Pour Le Déluge (et bien que le roman mette en scène 6 histoires différentes plutôt que la même histoire racontée de 6 façons différentes, comme chez Schwob, Dufour ou Damasio), il est extrêmement tentant de faire de Kate Morris cette "figure centrale", comme le dit Jonathan Russell Clark dans le Los Angeles Times – ce point d'équilibre d'un roman que "des forces centrifuges menacent d'éparpiller", comme le dit Hamilton Cain dans le New York Times (non, je ne suis pas le seul à utiliser des métaphores physiques à propos du Déluge).
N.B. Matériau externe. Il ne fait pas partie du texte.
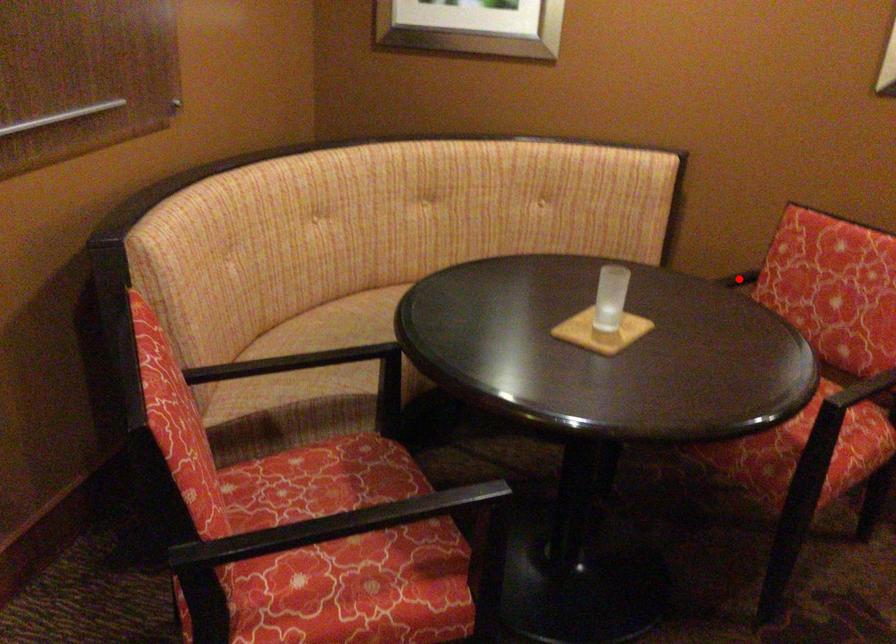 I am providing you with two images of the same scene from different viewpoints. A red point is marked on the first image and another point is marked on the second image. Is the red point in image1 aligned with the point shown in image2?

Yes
Evidemment, ce serait reconduire le mythe de l'homme providentiel (ici la femme providentielle, même si elle souvent est décrite comme masculine, j'en ai déjà parlé) ; dans un entretien avec Gideon Lichfield, Stephen Markley assume d'ailleurs parfaitement le fait d'avoir agrégé la lutte climatique autour d'un leader charismatique (pour ne pas dire christique), suite aux limites médiatiques de notre société :
"J'ai juste essayé d'imaginer que quelqu'un allait survenir, qui deviendrait l'incarnation de ce mouvement ; cela a beaucoup à voir avec la façon dont les média travaillent : avoir une figure – quelqu'un qui est à la fois au devant et au centre de la scène– tend à être la façon dont notre société s'organise autour de certaines problématiques. Quelle que soit la problématique, des figures émergent, qui brandissent la flamme en quelque sorte. Kate Morris était ma conception de ce qu'une telle personne pourrait ressembler aux Etats-Unis ; non pas que je prédise à quoi elle ressemblerait, mais il y avait besoin d'un personnage charmant et infatigable, il y avait besoin de quelqu'un capable de toucher des gens qui n'auraient pas été touchés autrement."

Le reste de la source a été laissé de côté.